(Exercise brief): From the data below, please reproduce exactly everything from the line that contains "Task: Click on" down to the line that contains "What are the", with both ends included.

(Data supplied):
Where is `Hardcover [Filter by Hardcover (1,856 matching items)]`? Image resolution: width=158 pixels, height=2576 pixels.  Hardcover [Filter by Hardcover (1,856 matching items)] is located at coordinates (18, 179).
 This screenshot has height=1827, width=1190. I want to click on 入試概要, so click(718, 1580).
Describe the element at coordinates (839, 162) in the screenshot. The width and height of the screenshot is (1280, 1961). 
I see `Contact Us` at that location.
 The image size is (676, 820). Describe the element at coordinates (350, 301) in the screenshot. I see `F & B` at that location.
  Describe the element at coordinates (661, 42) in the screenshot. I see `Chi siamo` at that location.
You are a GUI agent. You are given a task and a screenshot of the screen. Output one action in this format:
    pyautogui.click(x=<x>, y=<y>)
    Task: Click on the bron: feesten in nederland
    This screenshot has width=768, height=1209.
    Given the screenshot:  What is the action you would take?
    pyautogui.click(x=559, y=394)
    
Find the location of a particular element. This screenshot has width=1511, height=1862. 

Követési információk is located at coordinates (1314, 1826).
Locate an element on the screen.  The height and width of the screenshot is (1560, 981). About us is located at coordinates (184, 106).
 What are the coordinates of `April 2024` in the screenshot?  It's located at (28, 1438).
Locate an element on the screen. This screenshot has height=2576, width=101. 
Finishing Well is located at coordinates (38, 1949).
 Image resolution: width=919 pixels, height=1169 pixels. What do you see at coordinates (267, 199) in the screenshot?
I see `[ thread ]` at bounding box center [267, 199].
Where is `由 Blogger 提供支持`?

(Exercise response):
    Task: Click on the bron: feesten in nederland
    This screenshot has width=768, height=1209.
    Given the screenshot:  What is the action you would take?
    pyautogui.click(x=559, y=394)
    
Find the location of a particular element. This screenshot has width=1511, height=1862. 

Követési információk is located at coordinates (1314, 1826).
Locate an element on the screen.  The height and width of the screenshot is (1560, 981). About us is located at coordinates (184, 106).
 What are the coordinates of `April 2024` in the screenshot?  It's located at (28, 1438).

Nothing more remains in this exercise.